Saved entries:
⟨

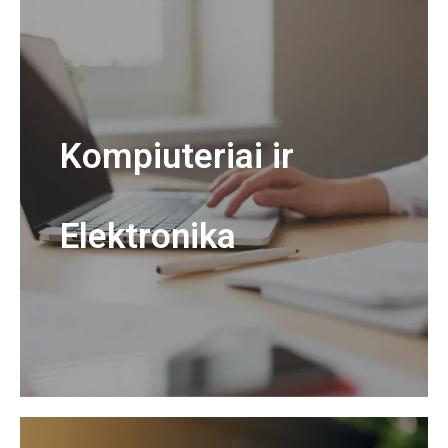
Kompiuteriai ir
Elektronika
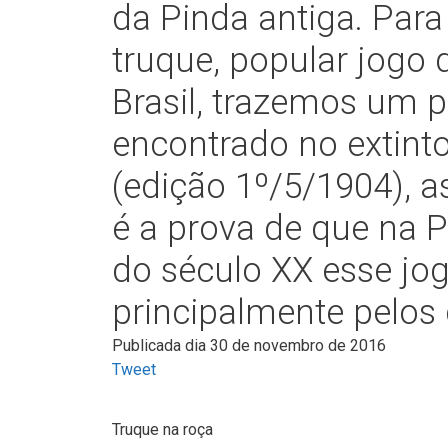
da Pinda antiga. Para
truque, popular jogo 
Brasil, trazemos um 
encontrado no extinto
(edição 1º/5/1904), 
é a prova de que na 
do século XX esse jog
principalmente pelos
Publicada dia 30 de novembro de 2016
Tweet
Truque na roça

⟩

_PROBLEM TO WORK ON_
Your answer must consist only of the lines from the one with "principalmente pelos" through the final line of the entries, each retyped exactly.

_RESPONSE TO THE TASK_
principalmente pelos
Publicada dia 30 de novembro de 2016
Tweet
Truque na roça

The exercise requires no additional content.